A set of persistent questions propelled the writing of this book since before its inception. As a student I read widely through the history and culture of Islamic Spain and often found myself wondering why its story was told with the familiar arc of beginning, golden age, decline, and collapse. Arabs and Berbers had arrived in the Iberian Peninsula in 711, toppling the Visigothic kingdom that had established itself there more than two hundred years prior. Some years later, in 756, a surviving Umayyad prince, escaping the demise of his family in the east, made his way to the region and founded a dynasty, with its capital in Córdoba. The long reign of this dynasty, and especially its final century of political and cultural maturity, are often referred to as the Golden of Age of Islamic Spain.
But, I wondered, if the Golden Age of Islamic Spain coincided with the proclamation of a fully independent caliphate in Umayyad Córdoba in 929, why would it appear–as it did to me–that the signature artistic, cultural, and literary achievements of Islamic and Jewish Spain come from a later period? Ibn Ḥazm’s Ring of the Dove, Averroës’s Aristotelian commentaries, Ibn Quzmān’s zajals, Ibn ʿArabī’s massive poetic and theosophical ruminations (not to mention the Alhambra, the Giralda, and much of the visible architectural legacy): All of these date to the period after the collapse of the Umayyad Caliphate of Córdoba (in a devastating civil war that started in 1009 and led to a fragmented political landscape).
What explains this discrepancy between the political narrative and the cultural history?
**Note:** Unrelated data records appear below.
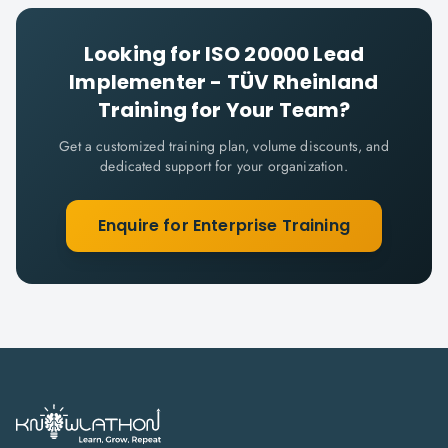
Looking for
ISO 20000 Lead
Implementer - TÜV Rheinland
Training for Your Team?
Get a customized training plan, volume discounts, and
dedicated support for your organization.
Enquire for Enterprise Training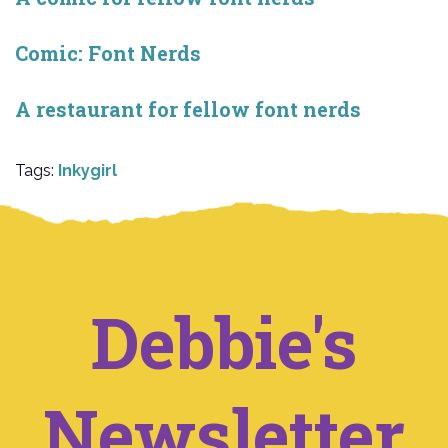
Comic: Font Nerds
A restaurant for fellow font nerds
Tags:
Inkygirl
Debbie's
Newsletter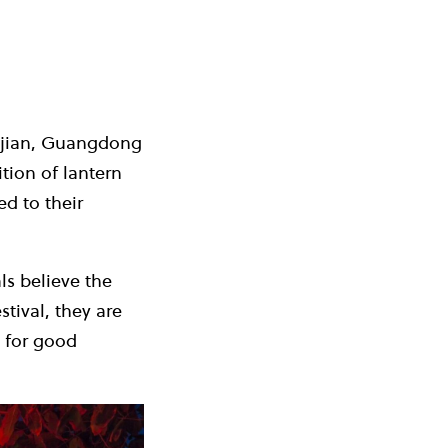
Fujian, Guangdong
ion of lantern
d to their
ls believe the
tival, they are
 for good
More broadly, what is the relationship between political power, unity, and stability, on the one hand, and cultural production and periods of creativity on the other? Are they causally related, or are they disconnected, and how can that be?
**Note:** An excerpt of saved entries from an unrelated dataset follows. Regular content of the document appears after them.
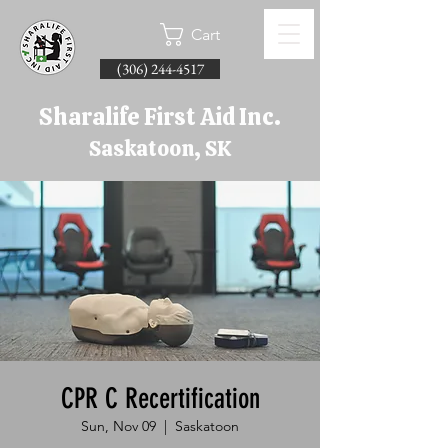
Cart
(306) 244-4517
Sharalife First Aid Inc.
Saskatoon, SK
CPR C Recertification
Sun, Nov 09
  |  
Saskatoon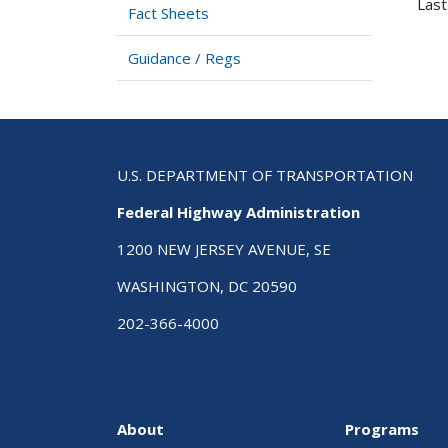
Last
Fact Sheets
Guidance / Regs
U.S. DEPARTMENT OF TRANSPORTATION
Federal Highway Administration
1200 NEW JERSEY AVENUE, SE
WASHINGTON, DC 20590
202-366-4000
About
Programs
The question has no simple answer. And my attempt to provide one gave rise to more, since the same would appear to apply to the broader expanse of Islamic history: Is the ninth century (the early Abbasid Caliphate of Baghdad) really the Golden Age of Islam in terms of cultural production? Is it even so in terms of religion, theology, and sophisticated legal reasoning? Or was it, as in Spain, a high point of political unity preceding long periods of political fragmentation, but which were immensely vibrant in terms of cultural production? There are certainly great works of religious thought and literature dating to the Golden Age of Islam, but so many of the great and characteristic works of classical and medieval Islamic civilization date to more turbulent and fragmented times, from Avicenna and al-Ghazali, to al-Mutannabi and later greats such as Ibn Khaldun…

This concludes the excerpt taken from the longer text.